# Best Seedbank For US Delivery



## IllusionalFate (May 3, 2008)

Can any of you guys who live in the US post how much success you've gotten from any online seedbanks? Any information such as the site you ordered from, if it was a fairly recent purchase or not, and whether you recieved your seeds would be really helpful.


----------



## SmokinMom (May 3, 2008)

Lots of us have had successful results with seed boutique.  I have nothing but positive things to say about them.


----------



## smokybear (May 3, 2008)

Take a look at the seedbank forum and there is a thread where members rate different seedbanks. Hope this helps. Take care and be safe.


----------



## THE BROTHER'S GRUNT (May 4, 2008)

*Here is the link smokybear was talking about.  http://www.marijuanapassion.com/forum/showthread.php?t=1594*


----------



## karmacat (May 4, 2008)

Try planetskunk www.planetskunk.com


----------



## maineharvest (May 4, 2008)

I used Dr Chronic for my first few orders and everything went smooth and I got my seeds every time in about a week.  The past few orders I have used Seed Botique and have had the same results but takes a little bit longer.  I would highly recommend both seedbanks.  My next order is going to be through Dr Chronic and Peak Seeds.  Peak Seeds has some awesome strains and Ive heard good things about them.


----------



## IllusionalFate (May 5, 2008)

Thanks guys for the responses... I think I'm going to go with dutchbreed.com for now though (guess I posted this thread a bit early). I'm sure those sites are completely legit, it's just that they look exactly like the other thousands of seedbanks out there that insist on not making their packages stealth enough to bypass customs. A plain package doesn't seem to do the trick.

I'm still open to suggestions though, so if anyone knows any seedbank that goes the extra step to make sure customs doesn't steal your seeds, please let me know!
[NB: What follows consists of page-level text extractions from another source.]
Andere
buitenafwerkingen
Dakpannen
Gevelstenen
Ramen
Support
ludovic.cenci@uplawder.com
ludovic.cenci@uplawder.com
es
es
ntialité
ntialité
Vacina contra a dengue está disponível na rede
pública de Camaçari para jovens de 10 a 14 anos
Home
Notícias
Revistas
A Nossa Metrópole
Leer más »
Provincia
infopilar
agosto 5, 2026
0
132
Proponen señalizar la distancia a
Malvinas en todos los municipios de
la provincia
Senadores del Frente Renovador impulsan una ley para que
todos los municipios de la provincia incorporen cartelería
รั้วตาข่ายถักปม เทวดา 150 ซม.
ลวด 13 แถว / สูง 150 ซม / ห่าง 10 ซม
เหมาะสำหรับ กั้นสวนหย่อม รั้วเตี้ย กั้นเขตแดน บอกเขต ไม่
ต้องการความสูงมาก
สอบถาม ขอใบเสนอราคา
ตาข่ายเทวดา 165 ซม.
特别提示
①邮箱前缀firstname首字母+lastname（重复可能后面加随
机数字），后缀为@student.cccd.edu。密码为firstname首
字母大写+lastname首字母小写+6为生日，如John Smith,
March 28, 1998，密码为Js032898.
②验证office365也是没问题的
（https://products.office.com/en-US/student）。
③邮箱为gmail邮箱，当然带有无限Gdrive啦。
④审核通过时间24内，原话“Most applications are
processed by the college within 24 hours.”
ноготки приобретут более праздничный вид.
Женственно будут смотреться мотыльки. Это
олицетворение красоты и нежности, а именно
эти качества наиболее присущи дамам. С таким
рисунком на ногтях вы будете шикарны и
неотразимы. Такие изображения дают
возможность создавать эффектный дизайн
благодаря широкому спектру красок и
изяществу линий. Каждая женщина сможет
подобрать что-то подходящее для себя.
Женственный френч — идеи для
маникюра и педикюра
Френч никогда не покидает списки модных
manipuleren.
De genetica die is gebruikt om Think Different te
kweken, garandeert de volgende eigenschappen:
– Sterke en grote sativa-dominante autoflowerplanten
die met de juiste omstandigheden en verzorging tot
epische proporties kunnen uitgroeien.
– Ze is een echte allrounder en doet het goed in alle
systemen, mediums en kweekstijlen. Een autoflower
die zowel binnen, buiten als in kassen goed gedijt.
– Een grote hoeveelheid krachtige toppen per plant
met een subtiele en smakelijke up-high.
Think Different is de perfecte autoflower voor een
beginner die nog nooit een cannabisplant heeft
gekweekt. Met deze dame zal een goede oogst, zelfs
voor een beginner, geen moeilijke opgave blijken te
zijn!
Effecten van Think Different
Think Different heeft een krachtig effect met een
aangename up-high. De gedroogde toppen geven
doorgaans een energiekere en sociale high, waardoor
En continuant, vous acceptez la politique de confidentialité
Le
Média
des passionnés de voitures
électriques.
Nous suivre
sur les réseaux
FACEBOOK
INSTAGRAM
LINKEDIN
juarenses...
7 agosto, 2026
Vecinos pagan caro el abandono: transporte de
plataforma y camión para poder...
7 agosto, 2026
Ugh, I hate how sketchy customs is...


----------



## Fadeux (May 5, 2008)

http://www.marijuana-seeds.nl/

Thats what I like, extremely discreet, and it comes from the UK. They say 5 days to four weeks. Mine took fewer than 7 days to get to AZ. PM me if you want to know how they are sent. Also, their prices can't be beat, and you get 5 freebies with every order.

Oh, and they also take CC.


----------